In this press release and in related comments by our management, our use of the words “expect,” “anticipate,” “possible,” “potential,” “target,” “believe,” “commit,” “intend,” “continue,” “may,” “would,” “could,” “should,” “project,” “projected,” “positioned” or similar expressions is intended to identify forward-looking statements that represent our current judgment about possible future events. We believe these judgments are reasonable, but these statements are not guarantees of any events or financial results, and our actual results may differ materially due to a variety of important factors.

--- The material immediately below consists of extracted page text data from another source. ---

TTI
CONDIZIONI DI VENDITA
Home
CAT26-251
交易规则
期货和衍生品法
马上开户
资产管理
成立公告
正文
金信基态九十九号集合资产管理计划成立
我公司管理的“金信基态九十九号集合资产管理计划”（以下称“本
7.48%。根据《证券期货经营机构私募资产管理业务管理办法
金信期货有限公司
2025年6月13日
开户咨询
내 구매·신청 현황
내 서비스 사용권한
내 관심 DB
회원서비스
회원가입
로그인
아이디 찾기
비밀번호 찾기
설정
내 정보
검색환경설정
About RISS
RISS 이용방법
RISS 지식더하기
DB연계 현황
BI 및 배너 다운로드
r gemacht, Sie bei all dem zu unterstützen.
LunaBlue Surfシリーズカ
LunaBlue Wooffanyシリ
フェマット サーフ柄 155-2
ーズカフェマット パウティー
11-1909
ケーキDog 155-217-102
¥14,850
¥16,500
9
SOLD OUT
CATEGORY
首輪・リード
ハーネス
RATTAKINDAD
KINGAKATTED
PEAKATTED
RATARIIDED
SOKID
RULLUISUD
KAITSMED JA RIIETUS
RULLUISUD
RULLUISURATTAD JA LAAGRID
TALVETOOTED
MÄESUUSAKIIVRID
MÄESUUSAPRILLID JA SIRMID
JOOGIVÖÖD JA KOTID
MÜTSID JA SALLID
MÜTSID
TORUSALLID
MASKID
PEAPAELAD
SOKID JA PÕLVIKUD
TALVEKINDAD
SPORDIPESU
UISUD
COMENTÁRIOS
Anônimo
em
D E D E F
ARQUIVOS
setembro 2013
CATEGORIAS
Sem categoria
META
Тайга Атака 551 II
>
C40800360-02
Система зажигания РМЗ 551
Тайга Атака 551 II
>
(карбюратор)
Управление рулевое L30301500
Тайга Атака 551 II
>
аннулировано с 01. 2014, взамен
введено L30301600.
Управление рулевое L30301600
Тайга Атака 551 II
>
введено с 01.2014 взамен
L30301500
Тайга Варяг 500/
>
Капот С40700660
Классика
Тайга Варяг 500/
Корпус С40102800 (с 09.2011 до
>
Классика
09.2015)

Among other items, such factors might include: an unforeseen event that could prevent closing; our ability to realize production efficiencies and to achieve reductions in costs as a result of our restructuring initiatives and labor modifications; our ability to maintain quality control over our vehicles and avoid material vehicle recalls; our ability to maintain adequate liquidity and financing sources and an appropriate level of debt, including as required to fund our planning significant investment in new technology; our ability to realize successful vehicle applications of new technology; and our ability to comply with the continuing requirements related to U.S. and other government support.

GM’s most recent annual report on Form 10-K and quarterly report on Form 10-Q provides information about these and other factors, which we may revise or supplement in future reports to the SEC.